- For Teachers
A. Myriad Group Discovers and patents BRCA1 and BRCA2
It is estimated by The National Cancer Institute that there have been over 234,000 reported cases of breast cancer in the U.S. in 2013 ("Breast cancer," ). Of those 234K, there have been over 39,000 deaths. It is the leading cause of cancer death for women, across all social, economic and racial groups. These numbers are high even with early screenings for breast cancer and public education about the disease, add that to the fact that breast cancer has actually decreased by 2% per year since 1999 ("Seer cancer statistics," 2010). It is with this backdrop in mind that scientist from the University of Utah discovered the gene (BRCA1) for breast cancer in 1994. It was followed the following year with the discovery of the susceptibility gene for breast cancer (BRCA2) (Tom Reynolds, 2001).
It may be helpful to give an overview of how this discovery was made. When a sperm fertilizes and egg it becomes a zygote. This zygote carries within it 46 pairs of chromosomes. Twenty three chromosomes are donated by the father and twenty three are donated by the mother. Each of these chromosomes can be regarded as a gene sequence and can be separated into each specific pair. Mutations in a chromosome pair can lead to genetic abnormalities as we develop in the womb. Over the years scientists have been able to distinguish what genetic conditions may arise from a particular pair of chromosomes.
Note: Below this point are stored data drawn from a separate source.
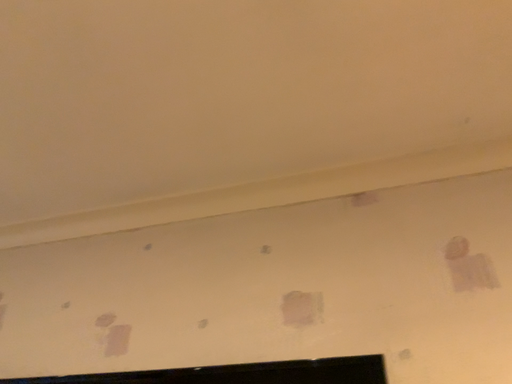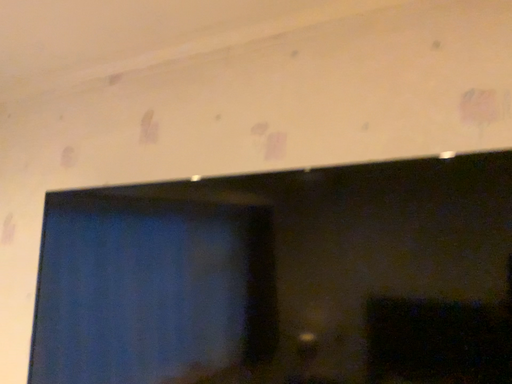 Question: How did the camera likely rotate when shooting the video?

Choices:
 (A) rotated downward
 (B) rotated upward

Answer: (A) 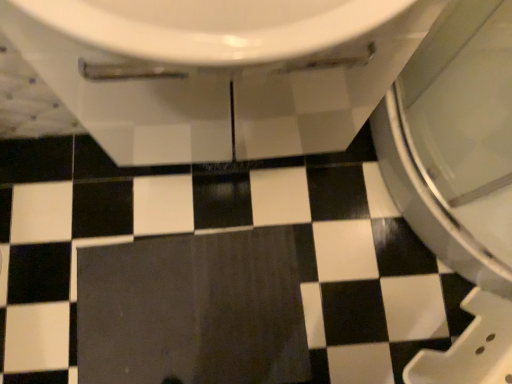 Question: Looking at their shapes, would you say white glossy toilet at upper center is wider or thinner than dark matte tile at center?

Choices:
 (A) wide
 (B) thin

Answer: (B)

Question: From the image's perspective, is white glossy toilet at upper center positioned above or below dark matte tile at center?

Choices:
 (A) below
 (B) above

Answer: (B)

Question: Considering their positions, is white glossy toilet at upper center located in front of or behind dark matte tile at center?

Choices:
 (A) behind
 (B) front

Answer: (B)

Question: From a real-world perspective, is dark matte tile at center positioned above or below white glossy toilet at upper center?

Choices:
 (A) below
 (B) above

Answer: (A)

Question: From their relative heights in the image, would you say dark matte tile at center is taller or shorter than white glossy toilet at upper center?

Choices:
 (A) tall
 (B) short

Answer: (B)

Question: From the image's perspective, relative to white glossy toilet at upper center, is dark matte tile at center above or below?

Choices:
 (A) below
 (B) above

Answer: (A)

Question: Is point (117, 332) closer or farther from the camera than point (254, 112)?

Choices:
 (A) closer
 (B) farther

Answer: (B)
It is with this ability to scientists at UC Berkley were able to link BRCA1 to chromosome 17. Chromosome 17 spans about 81 million blocks of DNA (base pair) and represents between 2.5 and 3 percent of the total DNA in cells. This does not mean that they knew the exact location of BRCA1 on the chromosome, only that there were strong indications that mutations of BRCA1 contributed to breast cancer.
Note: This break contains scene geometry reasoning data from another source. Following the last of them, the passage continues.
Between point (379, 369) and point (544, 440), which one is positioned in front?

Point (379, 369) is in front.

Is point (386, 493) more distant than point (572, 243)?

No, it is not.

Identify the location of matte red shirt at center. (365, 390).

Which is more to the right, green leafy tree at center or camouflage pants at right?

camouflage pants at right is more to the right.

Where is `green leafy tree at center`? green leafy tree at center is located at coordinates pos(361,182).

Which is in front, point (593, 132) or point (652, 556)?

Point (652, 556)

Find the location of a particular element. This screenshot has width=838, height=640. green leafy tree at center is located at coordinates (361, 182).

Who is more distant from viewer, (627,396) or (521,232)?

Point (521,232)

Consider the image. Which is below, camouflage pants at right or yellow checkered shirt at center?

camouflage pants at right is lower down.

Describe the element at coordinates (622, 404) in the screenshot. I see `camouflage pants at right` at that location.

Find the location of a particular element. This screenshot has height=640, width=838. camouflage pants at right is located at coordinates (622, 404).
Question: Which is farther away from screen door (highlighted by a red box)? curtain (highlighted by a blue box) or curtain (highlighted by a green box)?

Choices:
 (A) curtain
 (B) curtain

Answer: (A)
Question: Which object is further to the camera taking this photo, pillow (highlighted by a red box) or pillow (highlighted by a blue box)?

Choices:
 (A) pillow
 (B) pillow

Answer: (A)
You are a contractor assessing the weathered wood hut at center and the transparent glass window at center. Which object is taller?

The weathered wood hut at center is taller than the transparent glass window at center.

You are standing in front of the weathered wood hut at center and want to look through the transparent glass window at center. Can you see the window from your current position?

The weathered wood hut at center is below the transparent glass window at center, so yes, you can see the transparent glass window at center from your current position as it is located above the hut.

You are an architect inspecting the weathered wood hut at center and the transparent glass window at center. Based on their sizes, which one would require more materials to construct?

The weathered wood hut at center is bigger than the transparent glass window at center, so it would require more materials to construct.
BRCA1 is what is known as a caretaker gene. A caretaker gene is a type of gene that is able to repair DNA when there is a break. Over time our genes replicate numerous times due to wear and tear, sometimes this causes a break in the DNA strand that must be repaired. This is where BRCA1 comes in; it will repair a break by replicating the damaged piece of DNA. At times though there is no DNA to repair, so in those situations it copies DNA from a nearby strand and places it in the empty space. Sometimes all this replicating causes a mutation, but BRCA1 doesn’t recognize the problem and keeps replicating anyway. This is how a breast cancer tumor is formed. The easiest way to think of it is to imagine a printer that has a jam. You fix the problem without realizing that the toner is now leaking. Now every time you make a copy it leaves a spot on each page. This is similar to how a mutation on the BRCA1 gene proliferates. The method used by Myriad to finally isolate BRCA1 is highly technical and won’t be detailed here. Put simply they had to isolate the specific gene from the 81 million blocks (base pair) and then clone it (Swensen, J. Jeffrey (1999) Cloning and characterization of the BRCA1 gene (Doctoral dissertation) University of Utah) This gave them the ability to use it comparatively to any patients that are being tested.
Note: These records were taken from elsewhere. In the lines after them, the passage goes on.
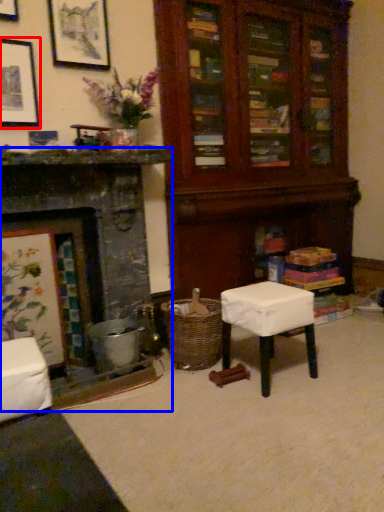 Question: Which object is closer to the camera taking this photo, picture frame (highlighted by a red box) or fireplace (highlighted by a blue box)?

Choices:
 (A) picture frame
 (B) fireplace

Answer: (B) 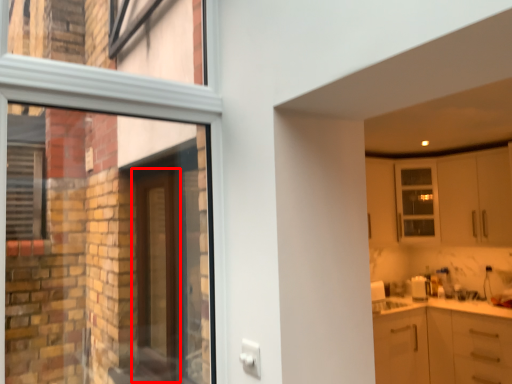 Question: In this image, where is door (annotated by the red box) located relative to cabinetry?

Choices:
 (A) right
 (B) left

Answer: (B) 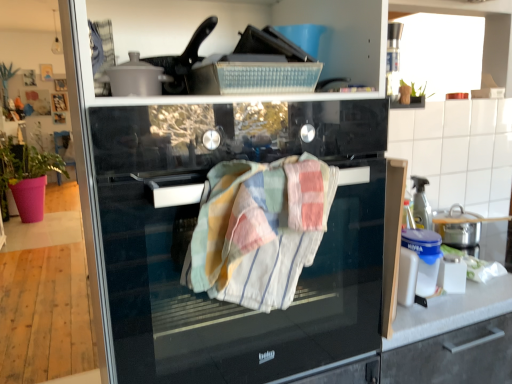 Question: From the image's perspective, is pink fabric plant at left located above or below multicolored woven towel at center?

Choices:
 (A) above
 (B) below

Answer: (A)

Question: In the image, is pink fabric plant at left positioned in front of or behind multicolored woven towel at center?

Choices:
 (A) front
 (B) behind

Answer: (B)

Question: Estimate the real-world distances between objects in this image. Which object is closer to the black glass oven at center?

Choices:
 (A) pink fabric plant at left
 (B) multicolored woven towel at center

Answer: (B)

Question: Which object is positioned closest to the multicolored woven towel at center?

Choices:
 (A) black glass oven at center
 (B) pink fabric plant at left

Answer: (A)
These scientists later joined together to form Myriad Genetics, whom along with a partnership with the University of Utah applied for patents for their discovery. These patents covered everything from the method of testing for the gene, and also the gene itself. Myriad Genetics was granted patent numbers US5747282 A and US6162897 for BRCA1 and BRCA2 in 1998 (Futreal, P. A., Et al (1998)).
Once their patents were granted, Myriad went about licensing out the genes to research groups and to other universities. They also imposed a fee on anyone attempting to test an individual for the breast cancer gene. What amounted to a savvy business decision for Myriad, it also made it very difficult for patients to get more information about their health history. The fee charged per test ($3000) (Association for Molecular Pathology, et al V. Myriad Genetics, 2010) is so high that very few insurance companies were willing to have patients take it at the time. This forced many women to pay out of pocket or forgo taking the test at all. They have effectively created a monopoly with regards to any testing, and research into the root causes of breast cancer.